Moneybox

Portland’s Urban Freeways

I’m here for a couple of days in Portland, Ore., a renowned center of progressive urbanism known for its commitment to excellent bicycle infrastructure and its recent investments in mass transit. And it’s all true. There’s lots of biking here. I rode the MAX Light Rail from the airport to my hotel, took a nice long 30-minute walk to a great dinner in a great neighborhood on the other side of the river last night, and took the MAX back. There are some solid frequent bus lines. People have a lot of the right ideas.

But there’s also this freeway system. 84 bisects the east-of-the-river neighborhoods into cleaved-apart northern and southern sections. Where I’m staying near the Convention Center is cut off from the basketball arena and other things right down by the river. The urban core west of the river is cut off from the surrounding neighborhoods by a freeway loop. And the upshot of all this is not only to degrade the experience in the urban areas, it’s to ensure that the residents of auto-centric suburbs have easy access via private car to all the different amenities of the city.

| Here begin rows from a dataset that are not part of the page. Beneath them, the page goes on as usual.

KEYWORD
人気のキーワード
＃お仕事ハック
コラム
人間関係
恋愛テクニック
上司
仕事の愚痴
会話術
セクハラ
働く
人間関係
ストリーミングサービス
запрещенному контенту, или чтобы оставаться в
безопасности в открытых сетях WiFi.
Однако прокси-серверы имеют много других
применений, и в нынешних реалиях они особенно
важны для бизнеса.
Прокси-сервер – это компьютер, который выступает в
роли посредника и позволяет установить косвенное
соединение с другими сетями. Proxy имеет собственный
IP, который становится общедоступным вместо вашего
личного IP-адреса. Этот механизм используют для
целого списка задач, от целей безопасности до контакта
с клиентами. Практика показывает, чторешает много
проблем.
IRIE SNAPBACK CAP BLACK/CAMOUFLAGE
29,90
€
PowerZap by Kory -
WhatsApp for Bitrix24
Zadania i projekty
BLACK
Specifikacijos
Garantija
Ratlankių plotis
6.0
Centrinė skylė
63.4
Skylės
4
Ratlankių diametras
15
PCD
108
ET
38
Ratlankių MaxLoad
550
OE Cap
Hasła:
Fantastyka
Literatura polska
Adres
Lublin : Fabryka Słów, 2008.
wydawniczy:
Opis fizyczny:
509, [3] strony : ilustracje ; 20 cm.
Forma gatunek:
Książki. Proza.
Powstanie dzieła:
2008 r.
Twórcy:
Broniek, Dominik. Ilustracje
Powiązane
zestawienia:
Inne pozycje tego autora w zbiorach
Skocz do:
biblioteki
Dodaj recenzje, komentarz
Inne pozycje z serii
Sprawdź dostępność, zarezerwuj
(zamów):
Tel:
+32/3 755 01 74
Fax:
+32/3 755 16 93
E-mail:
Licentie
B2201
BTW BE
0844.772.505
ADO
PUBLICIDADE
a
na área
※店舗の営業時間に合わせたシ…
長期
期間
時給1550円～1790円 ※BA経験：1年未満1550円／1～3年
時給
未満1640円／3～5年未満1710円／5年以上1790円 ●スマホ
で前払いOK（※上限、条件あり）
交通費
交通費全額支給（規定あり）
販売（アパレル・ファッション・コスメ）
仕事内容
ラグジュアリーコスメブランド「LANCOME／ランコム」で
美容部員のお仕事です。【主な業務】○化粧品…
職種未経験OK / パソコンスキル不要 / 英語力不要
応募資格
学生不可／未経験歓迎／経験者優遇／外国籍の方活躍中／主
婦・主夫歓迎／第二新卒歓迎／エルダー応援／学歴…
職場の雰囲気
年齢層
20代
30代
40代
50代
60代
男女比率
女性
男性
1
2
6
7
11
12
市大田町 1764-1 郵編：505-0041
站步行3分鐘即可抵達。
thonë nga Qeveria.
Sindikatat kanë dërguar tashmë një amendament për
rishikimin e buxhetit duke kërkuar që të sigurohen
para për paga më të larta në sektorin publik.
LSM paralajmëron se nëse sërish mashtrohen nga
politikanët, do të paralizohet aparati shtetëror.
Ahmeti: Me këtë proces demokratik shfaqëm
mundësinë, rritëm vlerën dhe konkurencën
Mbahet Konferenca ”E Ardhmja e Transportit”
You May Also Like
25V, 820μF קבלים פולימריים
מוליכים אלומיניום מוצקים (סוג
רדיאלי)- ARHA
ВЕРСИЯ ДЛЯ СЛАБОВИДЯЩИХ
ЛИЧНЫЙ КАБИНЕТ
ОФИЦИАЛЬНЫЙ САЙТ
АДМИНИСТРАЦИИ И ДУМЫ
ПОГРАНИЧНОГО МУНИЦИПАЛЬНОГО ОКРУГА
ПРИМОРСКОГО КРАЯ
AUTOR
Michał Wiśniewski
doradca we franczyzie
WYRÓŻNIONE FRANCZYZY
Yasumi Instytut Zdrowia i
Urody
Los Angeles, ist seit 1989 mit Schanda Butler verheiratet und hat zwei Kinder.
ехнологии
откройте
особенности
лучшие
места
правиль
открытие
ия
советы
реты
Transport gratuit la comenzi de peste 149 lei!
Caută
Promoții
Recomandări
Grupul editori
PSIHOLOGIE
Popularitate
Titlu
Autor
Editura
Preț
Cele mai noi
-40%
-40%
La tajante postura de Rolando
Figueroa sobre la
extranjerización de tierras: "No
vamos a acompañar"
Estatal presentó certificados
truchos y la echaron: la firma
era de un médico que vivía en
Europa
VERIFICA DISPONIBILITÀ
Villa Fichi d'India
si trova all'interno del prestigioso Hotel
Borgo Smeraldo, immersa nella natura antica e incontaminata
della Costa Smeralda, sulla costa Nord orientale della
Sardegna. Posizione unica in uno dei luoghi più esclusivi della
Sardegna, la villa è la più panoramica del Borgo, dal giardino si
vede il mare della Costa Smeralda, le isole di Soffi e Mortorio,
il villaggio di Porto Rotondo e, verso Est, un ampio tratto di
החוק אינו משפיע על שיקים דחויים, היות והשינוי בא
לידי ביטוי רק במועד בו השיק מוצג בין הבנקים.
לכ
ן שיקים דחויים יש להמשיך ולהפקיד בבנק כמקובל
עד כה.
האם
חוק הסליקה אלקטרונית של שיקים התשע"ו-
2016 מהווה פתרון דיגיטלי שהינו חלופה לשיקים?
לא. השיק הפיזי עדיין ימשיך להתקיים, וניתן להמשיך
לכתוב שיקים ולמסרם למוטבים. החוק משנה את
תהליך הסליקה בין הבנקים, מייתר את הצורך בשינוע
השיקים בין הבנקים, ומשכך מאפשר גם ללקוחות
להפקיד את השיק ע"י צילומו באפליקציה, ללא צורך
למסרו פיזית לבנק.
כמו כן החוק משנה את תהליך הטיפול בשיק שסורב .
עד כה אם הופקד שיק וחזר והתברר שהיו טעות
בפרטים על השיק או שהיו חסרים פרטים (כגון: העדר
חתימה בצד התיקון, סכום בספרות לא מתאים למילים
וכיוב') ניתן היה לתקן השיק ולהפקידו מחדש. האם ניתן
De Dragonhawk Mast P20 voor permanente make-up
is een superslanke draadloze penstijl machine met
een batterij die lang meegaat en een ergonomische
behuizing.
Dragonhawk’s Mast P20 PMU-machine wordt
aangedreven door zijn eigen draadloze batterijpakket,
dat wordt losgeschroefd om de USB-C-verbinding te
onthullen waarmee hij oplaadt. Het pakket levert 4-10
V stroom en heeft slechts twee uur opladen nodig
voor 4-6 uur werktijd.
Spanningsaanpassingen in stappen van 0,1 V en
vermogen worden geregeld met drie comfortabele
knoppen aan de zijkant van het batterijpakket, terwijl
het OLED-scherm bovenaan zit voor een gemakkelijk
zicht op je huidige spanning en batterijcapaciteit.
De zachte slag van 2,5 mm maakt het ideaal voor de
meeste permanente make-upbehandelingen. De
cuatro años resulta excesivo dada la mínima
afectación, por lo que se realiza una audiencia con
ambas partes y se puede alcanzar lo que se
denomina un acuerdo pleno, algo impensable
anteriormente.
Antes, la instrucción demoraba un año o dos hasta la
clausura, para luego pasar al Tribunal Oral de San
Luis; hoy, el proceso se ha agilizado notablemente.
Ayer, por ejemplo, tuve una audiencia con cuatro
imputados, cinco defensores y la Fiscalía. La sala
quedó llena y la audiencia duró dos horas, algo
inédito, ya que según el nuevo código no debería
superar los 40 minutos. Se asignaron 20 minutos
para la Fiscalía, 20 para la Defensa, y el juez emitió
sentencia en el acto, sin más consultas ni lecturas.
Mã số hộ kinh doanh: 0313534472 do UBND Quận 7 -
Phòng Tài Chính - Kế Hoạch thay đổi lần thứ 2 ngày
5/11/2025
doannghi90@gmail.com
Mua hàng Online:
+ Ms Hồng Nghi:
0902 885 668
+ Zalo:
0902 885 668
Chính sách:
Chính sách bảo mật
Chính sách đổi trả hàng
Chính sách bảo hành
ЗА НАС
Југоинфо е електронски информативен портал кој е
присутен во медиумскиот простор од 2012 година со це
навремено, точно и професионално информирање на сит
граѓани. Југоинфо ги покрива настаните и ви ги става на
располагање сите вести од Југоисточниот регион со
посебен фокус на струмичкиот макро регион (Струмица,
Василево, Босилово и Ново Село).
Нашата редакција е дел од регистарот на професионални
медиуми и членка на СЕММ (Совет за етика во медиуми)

There’s nothing particularly unusual about this—almost all American cities were afflicted by the great urban freeway binge of the postwar decades. But these matters can be really important in shaping metro areas, and even though freeway removal projects don’t quite have the sex appeal of new rail investments they can be just as valuable. A nice new at-grade boulevard that interacts with the street grid and has room for a dedicated bus lane can be a wonderful thing.